# Rittle's EZ-Tan Kits



## Sonnyjim

Hey guys, 

I have a buddy who just got an 8 and 12 pointer over the past 2 weekends and I will be getting the hides to tan this coming monday. I was wondering if anybody has ever used the Rittle's EZ Tan kits in their tanning careers. I have everything necessary to do the job like a good sharp fleshing knife, plenty of salt(110lbs for 10.50$ not bad), and a good homemade fleshing beam. Anybody have any hints or tips with this kit, I am new to tanning so I thought it would be best to go this way for my first few hides. I did the same with my homebrew, started with the kits, now do allgrain and natural ingredients. The only thing I have heard so far is to watch the PH level with the water. Anyways, if anybody has used it, the more tips the better. Thanks guys.


----------



## *Andi

I did use a kit on my first hides last year. (sorry, can't remember the name of the kit) and they worked out well . It was nice and easy ... now I have a few deer, a goat and some sheep coming up to be worked. Dang... I need to get at it ... 

Mother Earth News had a alum recipe, which I'm going to use on my next group of rabbit skins, which will be at the first of next year. - so not sure how that will work out - but my friend said it was the best way to go .... I will see ....
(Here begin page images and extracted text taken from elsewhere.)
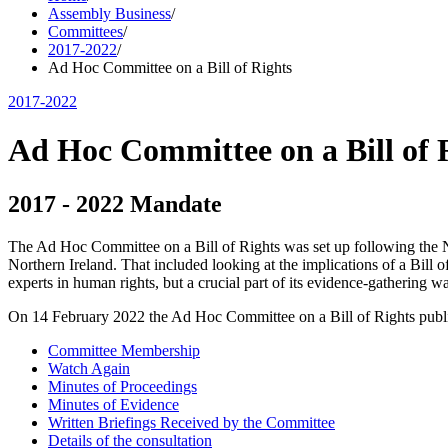
Assembly Business
/
Committees
/
2017-2022
/
Ad Hoc Committee on a Bill of Rights
2017-2022
Ad Hoc Committee on a Bill of 
2017 - 2022 Mandate
The Ad Hoc Committee on a Bill of Rights was set up following the 
Northern Ireland. That included looking at the implications of a Bill
experts in human rights, but a crucial part of its evidence-gathering wa
On 14 February 2022 the Ad Hoc Committee on a Bill of Rights publ
Committee Membership
Watch Again
Minutes of Proceedings
Minutes of Evidence
Written Briefings Received by the Committee
Details of the consultation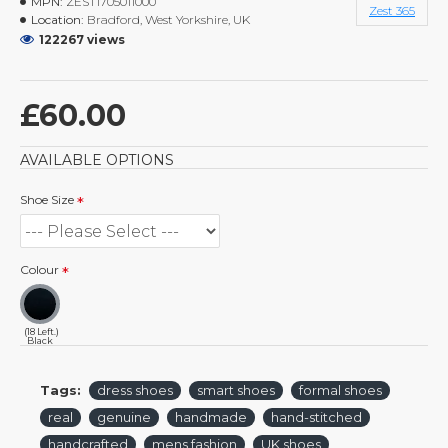
MPN:
ZEST1705011000
Zest 365
Location:
Bradford, West Yorkshire, UK
122267 views
£60.00
AVAILABLE OPTIONS
Shoe Size
Colour
(18 Left.)
Black
Tags:
dress shoes
smart shoes
formal shoes
real
genuine
handmade
hand-stitched
handcrafted
mens fashion
UK shoes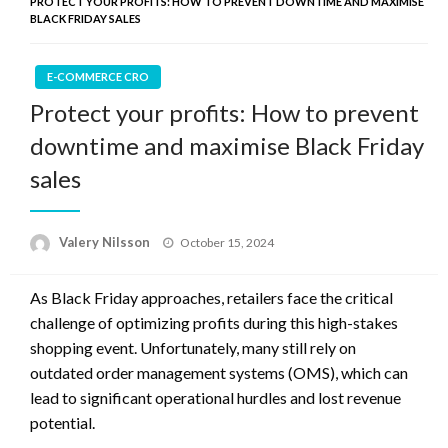
PROTECT YOUR PROFITS: HOW TO PREVENT DOWNTIME AND MAXIMISE
BLACK FRIDAY SALES
E-COMMERCE CRO
Protect your profits: How to prevent
downtime and maximise Black Friday
sales
Posted
Valery Nilsson
October 15, 2024
on
As Black Friday approaches, retailers face the critical
challenge of optimizing profits during this high-stakes
shopping event. Unfortunately, many still rely on
outdated order management systems (OMS), which can
lead to significant operational hurdles and lost revenue
potential.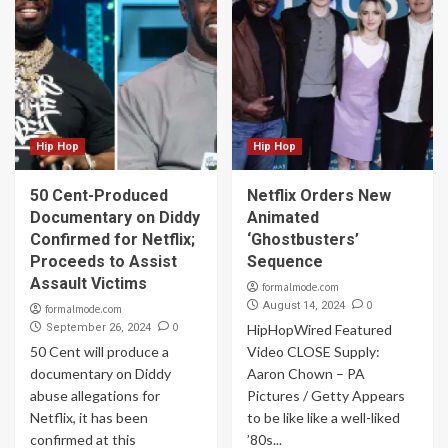
Hip Hop
Hip Hop
50 Cent-Produced
Netflix Orders New
Documentary on Diddy
Animated
Confirmed for Netflix;
‘Ghostbusters’
Proceeds to Assist
Sequence
Assault Victims
formalmode.com
0
August 14, 2024
formalmode.com
0
September 26, 2024
HipHopWired Featured
50 Cent will produce a
Video CLOSE Supply:
documentary on Diddy
Aaron Chown – PA
abuse allegations for
Pictures / Getty Appears
Netflix, it has been
to be like like a well-liked
confirmed at this
’80s...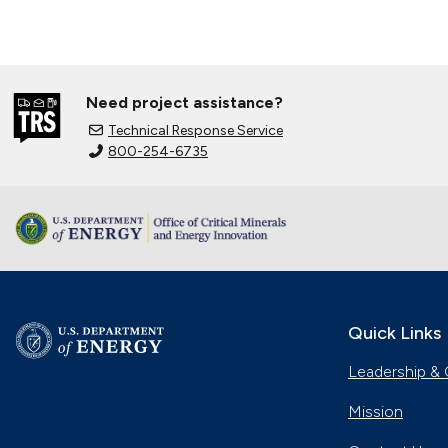
Need project assistance?
Technical Response Service
800-254-6735
Quick Links
Leadership & 
Mission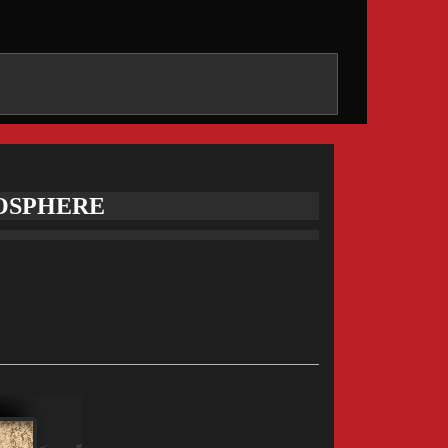
MOSPHERE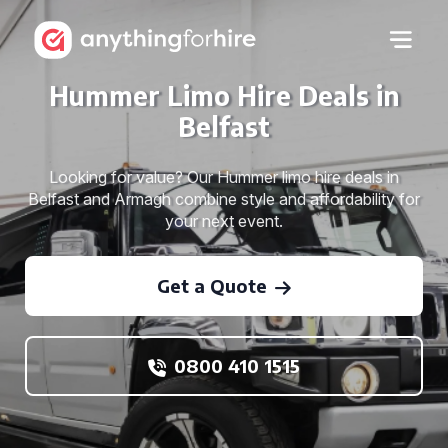
Hummer Limo Hire Deals in
Belfast
Looking for value? Our Hummer limo hire deals in
Belfast and Armagh combine style and affordability for
your next event.
Get a Quote
0800 410 1515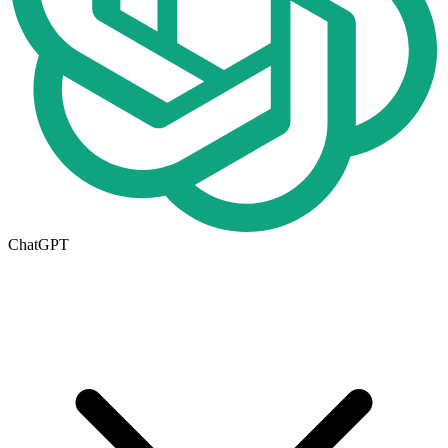
ChatGPT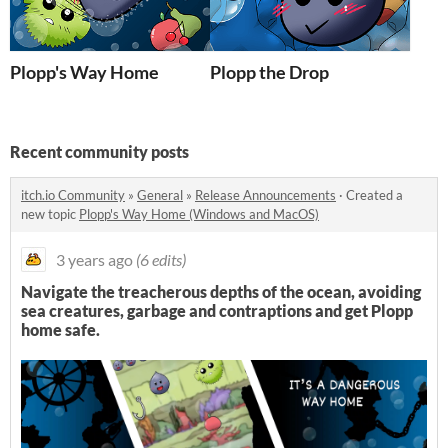
Plopp's Way Home
Plopp the Drop
Recent community posts
itch.io Community
»
General
»
Release Announcements
·
Created a
new topic
Plopp's Way Home (Windows and MacOS)
3 years ago
(6 edits)
Navigate the treacherous depths of the ocean, avoiding
sea creatures, garbage and contraptions and get Plopp
home safe.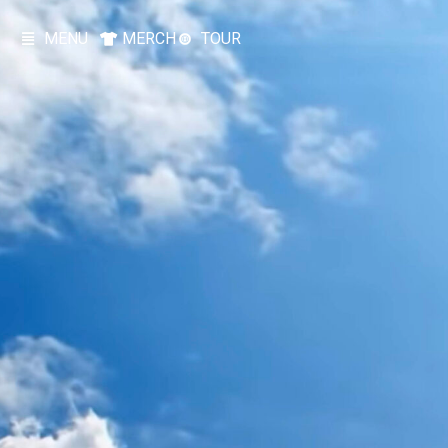
MENU
MERCH
TOUR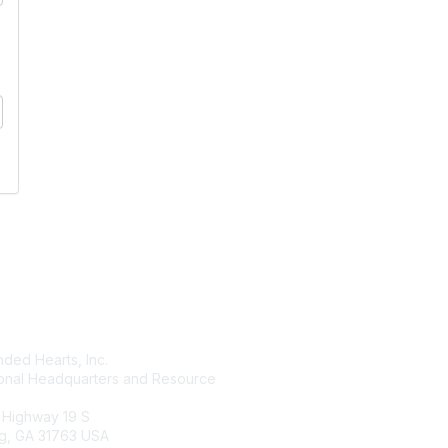
tact Us
Membership
ded Hearts, Inc.
Join
ional Headquarters and Resource
Benefits
Learn More
 Highway 19 S
g, GA 31763 USA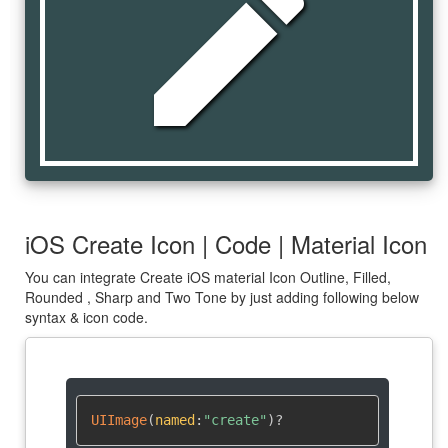
create
iOS Create Icon | Code | Material Icon
You can integrate Create iOS material Icon Outline, Filled,
Rounded , Sharp and Two Tone by just adding following below
syntax & icon code.
UIImage
(
named
:
"create"
)
?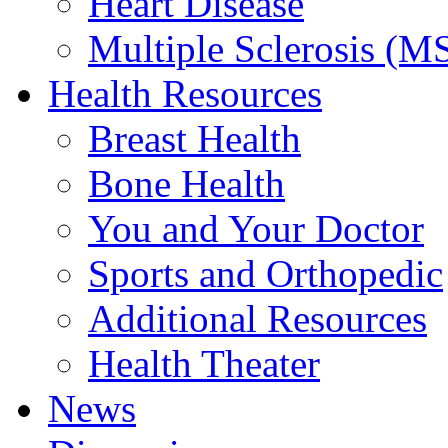
Heart Disease
Multiple Sclerosis (M
Health Resources
Breast Health
Bone Health
You and Your Doctor
Sports and Orthopedic
Additional Resources
Health Theater
News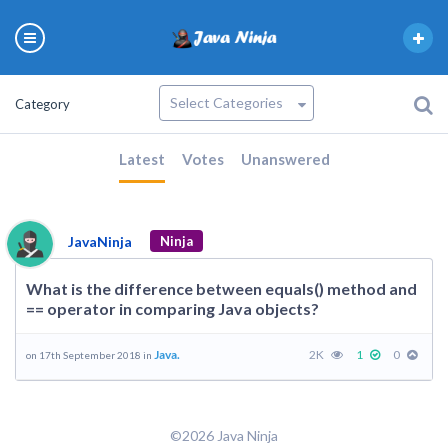
Category
Latest
Votes
Unanswered
JavaNinja
Ninja
What is the difference between equals() method and
== operator in comparing Java objects?
Java.
2K
1
0
on 17th September 2018 in
©2026 Java Ninja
Sorry, not much help from me but I do want to hear how your hides work out.


----------



## Sonnyjim

I'm thinking of posting a video on youtube of my progess on this project. Normally when you post videos you get criticized a lot, so I'll do the first hide, post the video, then tan the second hide based on the comments I get. The second hide I'll keep in my shed because it's far below freezing so the hdie should stay god for up to 6 months and I'll be tanning it shortly after anyways. You say your hides turned out good? Was it nice and soft? Would you use it as a bed covering or more as a matt??


----------



## *Andi

Sorry for the double post ... rain and dial up 'not good' LOL.

I worked up two sheep skins with the kit, both are very nice and soft. So if needed it could be used as a bed cover. Now it is on the back of the couch...

If you do a youtube please post a link ... Thanks.:2thumb:


----------



## bunkerbob

XRumerTest said:


> Hello. And Bye.



Test??? Whats up, just lurking.


----------